Me, too, it is great

Andrzej Novak
@andrzejnovak
In hist, how can I rebin on categorical axis?
Andrzej Novak
@andrzejnovak
@henryiii
Hans Dembinski
@HDembinski
@andrzejnovak Rebinning does not make sense on a category axis, since categories are not ordinal
Andrzej Novak
@andrzejnovak
@HDembinski possibly a poor word choice, it's really this problem scikit-hep/hist#211 - merging categories if you will
agoose77
@agoose77:matrix.org
[m]
@andrzejnovak: this is a projection in hist terms
I believe you can do this by some_hist[0:len:sum] IIRC *
It's the sum that's doing the work here (the projection) https://uhi.readthedocs.io/en/latest/indexing.html#slicing
The UHI syntax is really really nice.
Henry Schreiner
@henryiii
If you want to merge arbitrary bins, say [[“one”, “two”], [“three”]], then there’s not a good way to do that, but it’s tricky to write as well; what is the name for the merged bin? Since we depend on Python 3.6+ now, I guess an (ordered) dict could be used; keys would be new bin names, and the values would be collections of bins to merge. If we had pick, I think it would be easier, you could select each iteration then merge.
Andrzej Novak
@andrzejnovak
I would favour the dict semantics, should be more intuitive and less error-prone than any looping. It's a really common use case for virtually all of my workflows (ptbinned samples need to be separately scaled and then merged) and I've been hesitating on recommending new students to use hist instead of coffea/hist because the current workaround is not trivial
Andrzej Novak
@andrzejnovak
I've run into something strange (wanted to check here before I open an issue). I create a 2D hist and fill it such that entries fall into flow bins. If I access flow bins separately like h[hist.tag.underflow, 1]a value gets returned as expected.
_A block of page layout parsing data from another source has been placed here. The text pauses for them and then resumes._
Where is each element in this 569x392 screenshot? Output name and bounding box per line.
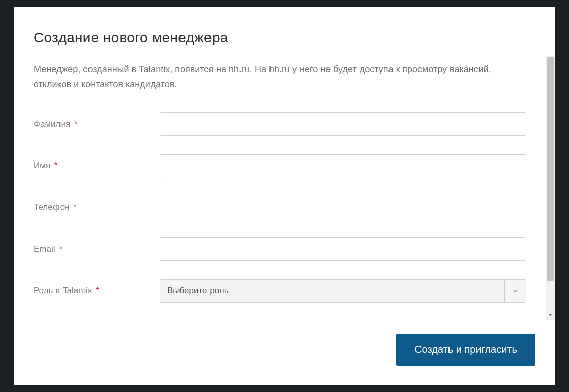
form-row-role: Роль в Talantix * Выберите роль xyxy=(34,279,526,303)
phone-input[interactable] xyxy=(160,196,526,219)
required-asterisk: * xyxy=(54,161,58,170)
required-asterisk: * xyxy=(96,286,99,295)
role-select-value: Выберите роль xyxy=(160,280,504,302)
modal-footer: Создать и пригласить xyxy=(14,320,555,385)
lastname-input[interactable] xyxy=(160,112,526,136)
modal-header: Создание нового менеджера xyxy=(14,7,555,56)
form-row-email: Email * xyxy=(34,237,526,261)
modal-body-wrapper: Менеджер, созданный в Talantix, появится… xyxy=(14,56,555,320)
label-email-text: Email xyxy=(34,244,55,254)
modal-title: Создание нового менеджера xyxy=(34,29,535,46)
role-select-toggle[interactable] xyxy=(504,280,526,302)
label-phone-text: Телефон xyxy=(34,202,70,212)
create-and-invite-button[interactable]: Создать и пригласить xyxy=(396,334,535,366)
label-email: Email * xyxy=(34,244,160,254)
form-row-phone: Телефон * xyxy=(34,196,526,219)
modal-description: Менеджер, созданный в Talantix, появится… xyxy=(34,62,526,92)
form-row-firstname: Имя * xyxy=(34,154,526,177)
required-asterisk: * xyxy=(73,202,77,212)
email-input[interactable] xyxy=(160,237,526,261)
label-firstname: Имя * xyxy=(34,161,160,171)
label-phone: Телефон * xyxy=(34,202,160,213)
firstname-input[interactable] xyxy=(160,154,526,177)
required-asterisk: * xyxy=(74,119,78,129)
chevron-down-icon xyxy=(548,313,553,318)
scrollbar-thumb[interactable] xyxy=(547,57,554,281)
form-row-lastname: Фамилия * xyxy=(34,112,526,136)
label-lastname: Фамилия * xyxy=(34,119,160,129)
create-manager-modal: Создание нового менеджера Менеджер, созд… xyxy=(14,7,555,385)
scrollbar-down-button[interactable] xyxy=(547,311,554,319)
label-role: Роль в Talantix * xyxy=(34,286,160,296)
chevron-down-icon xyxy=(513,288,518,294)
label-firstname-text: Имя xyxy=(34,161,50,170)
role-select[interactable]: Выберите роль xyxy=(160,279,526,303)
required-asterisk: * xyxy=(59,244,63,254)
scrollbar-track[interactable] xyxy=(546,56,555,320)
label-role-text: Роль в Talantix xyxy=(34,286,92,295)
modal-body: Менеджер, созданный в Talantix, появится… xyxy=(14,56,546,320)
label-lastname-text: Фамилия xyxy=(34,119,70,129)
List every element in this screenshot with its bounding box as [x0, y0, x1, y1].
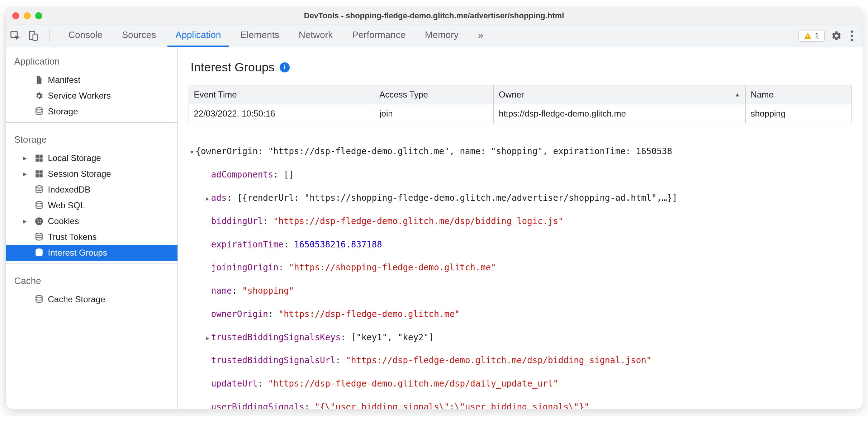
info-icon[interactable]: i [280, 62, 290, 72]
svg-point-18 [36, 202, 42, 204]
warning-count: 1 [815, 31, 819, 41]
svg-rect-4 [807, 37, 808, 38]
panel-tabs: Console Sources Application Elements Net… [61, 24, 492, 47]
sidebar-item-cookies[interactable]: ▶ Cookies [6, 213, 177, 229]
top-toolbar: Console Sources Application Elements Net… [6, 24, 863, 47]
gear-icon [831, 30, 842, 41]
database-icon [34, 107, 44, 116]
svg-rect-12 [39, 158, 43, 162]
svg-rect-3 [807, 35, 808, 37]
sidebar-item-interest-groups[interactable]: ▶ Interest Groups [6, 245, 177, 261]
grid-icon [34, 153, 44, 163]
svg-point-23 [39, 222, 41, 223]
tab-application[interactable]: Application [167, 24, 229, 47]
sidebar-section-storage: Storage [6, 125, 177, 150]
tab-memory[interactable]: Memory [417, 24, 466, 47]
cell-event-time: 22/03/2022, 10:50:16 [189, 104, 374, 123]
tab-performance[interactable]: Performance [344, 24, 413, 47]
more-tabs-button[interactable]: » [470, 24, 492, 47]
sort-arrow-icon: ▲ [735, 91, 740, 98]
col-event-time[interactable]: Event Time [189, 85, 374, 104]
sidebar-item-websql[interactable]: ▶ Web SQL [6, 198, 177, 213]
sidebar-item-service-workers[interactable]: ▶ Service Workers [6, 88, 177, 104]
svg-point-19 [35, 217, 43, 225]
svg-rect-10 [39, 155, 43, 158]
sidebar-item-manifest[interactable]: ▶ Manifest [6, 72, 177, 88]
svg-rect-11 [35, 158, 39, 162]
svg-rect-14 [39, 170, 43, 174]
cell-name: shopping [745, 104, 852, 123]
col-name[interactable]: Name [745, 85, 852, 104]
devtools-window: DevTools - shopping-fledge-demo.glitch.m… [6, 7, 863, 409]
svg-point-5 [850, 30, 853, 33]
svg-point-20 [37, 219, 38, 221]
file-icon [34, 75, 44, 85]
settings-button[interactable] [831, 29, 842, 43]
svg-point-22 [38, 222, 39, 223]
separator [49, 29, 50, 42]
main-pane: Interest Groups i Event Time Access Type… [178, 47, 863, 409]
warning-icon [804, 32, 812, 40]
svg-point-24 [36, 233, 42, 236]
svg-rect-16 [39, 174, 43, 177]
more-options-button[interactable] [845, 30, 858, 41]
svg-rect-13 [35, 170, 39, 174]
sidebar-item-indexeddb[interactable]: ▶ IndexedDB [6, 182, 177, 198]
table-row[interactable]: 22/03/2022, 10:50:16 join https://dsp-fl… [189, 104, 852, 123]
panel-heading-text: Interest Groups [191, 60, 275, 74]
close-window-button[interactable] [12, 12, 19, 19]
database-icon [34, 201, 44, 210]
inspect-element-icon[interactable] [10, 29, 21, 43]
svg-point-17 [36, 186, 42, 188]
col-access-type[interactable]: Access Type [374, 85, 494, 104]
tab-elements[interactable]: Elements [233, 24, 287, 47]
cookie-icon [34, 217, 44, 226]
minimize-window-button[interactable] [24, 12, 31, 19]
application-sidebar: Application ▶ Manifest ▶ Service Workers… [6, 47, 178, 409]
warnings-badge[interactable]: 1 [798, 30, 824, 42]
svg-rect-15 [35, 174, 39, 177]
svg-rect-9 [35, 155, 39, 158]
gear-icon [34, 91, 44, 100]
cell-access-type: join [374, 104, 494, 123]
sidebar-item-local-storage[interactable]: ▶ Local Storage [6, 150, 177, 166]
sidebar-item-storage[interactable]: ▶ Storage [6, 104, 177, 119]
sidebar-item-cache-storage[interactable]: ▶ Cache Storage [6, 292, 177, 307]
sidebar-section-application: Application [6, 47, 177, 72]
panel-heading: Interest Groups i [178, 47, 863, 85]
sidebar-section-cache: Cache [6, 267, 177, 292]
database-icon [34, 248, 44, 257]
window-title: DevTools - shopping-fledge-demo.glitch.m… [6, 11, 863, 20]
sidebar-item-trust-tokens[interactable]: ▶ Trust Tokens [6, 229, 177, 245]
kebab-icon [850, 30, 853, 41]
svg-point-26 [36, 295, 42, 298]
tab-console[interactable]: Console [61, 24, 110, 47]
details-tree[interactable]: ▼{ownerOrigin: "https://dsp-fledge-demo.… [178, 123, 863, 409]
svg-rect-2 [33, 34, 37, 41]
sidebar-item-session-storage[interactable]: ▶ Session Storage [6, 166, 177, 182]
tab-network[interactable]: Network [291, 24, 341, 47]
interest-groups-table: Event Time Access Type Owner▲ Name 22/03… [189, 85, 852, 123]
database-icon [34, 232, 44, 242]
database-icon [34, 185, 44, 194]
tab-sources[interactable]: Sources [114, 24, 164, 47]
database-icon [34, 295, 44, 304]
zoom-window-button[interactable] [35, 12, 42, 19]
titlebar: DevTools - shopping-fledge-demo.glitch.m… [6, 7, 863, 24]
grid-icon [34, 169, 44, 179]
device-toolbar-icon[interactable] [28, 29, 39, 43]
col-owner[interactable]: Owner▲ [494, 85, 746, 104]
window-controls [12, 12, 42, 19]
svg-point-21 [39, 220, 41, 221]
svg-point-6 [850, 34, 853, 37]
cell-owner: https://dsp-fledge-demo.glitch.me [494, 104, 746, 123]
svg-point-7 [850, 39, 853, 41]
svg-point-8 [36, 108, 42, 110]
If I try to make a projection like h[hist.tag.underflow, ...] I am hit with ValueError: bins > 0 required
Angus Hollands
@agoose77:matrix.org
[m]
@andrzejnovak: what kind of axes do you have?
Andrzej Novak
@andrzejnovak
regular
import hist
import numpy as np
s = hist.tag.Slicer()

w = 1e-2  # e.g. a cross section for a process
x = np.random.normal(loc=0.4, scale=0.4, size=1000)
y = np.random.normal(loc=0.6, scale=0.4, size=1000)

h = hist.Hist(
hist.axis.Regular(3, 0, 1, name="x", label="axis"),
hist.axis.Regular(3, 0, 1, name="y", label="axis"),
hist.storage.Weight()
)
h.fill(x=x, y=y, weight=w)

h[hist.tag.underflow,  ...]
Angus Hollands
@agoose77:matrix.org
[m]
Hmm. I'm not sure on this one 😕
Andrzej Novak
@andrzejnovak
maybe @henryiii can be summoned :)
Andrzej Novak
@andrzejnovak
unrelated: does boost_histogram has a recommended/defined way to serialize/save stuff? I vaguely recall seeing some discussion about it, but don't remember. I am currently writing TH1s to root files, but it feels superfluous since I am reading them back out and converting to numpy arrrays :D
alexander-held
@alexander-held
I'm curious about this too! In particular I'm wondering about a use case where I may be producing many histograms in parallel and would like to save them to a single file. Is this possible, or do I need to first collect them (like coffea if I understand that correctly) and then save all at once?
Henry Schreiner
@henryiii
Currently pickeling is well supported, and quite fast. There’s a plan in the very near future to offer something specific that will even work across boost-histogram for Python and Boost.Histogram C++, but that’s still in planning phase. There also might be Hist-specific support for some other formats, and uproot 4 writing should support boost-histograms.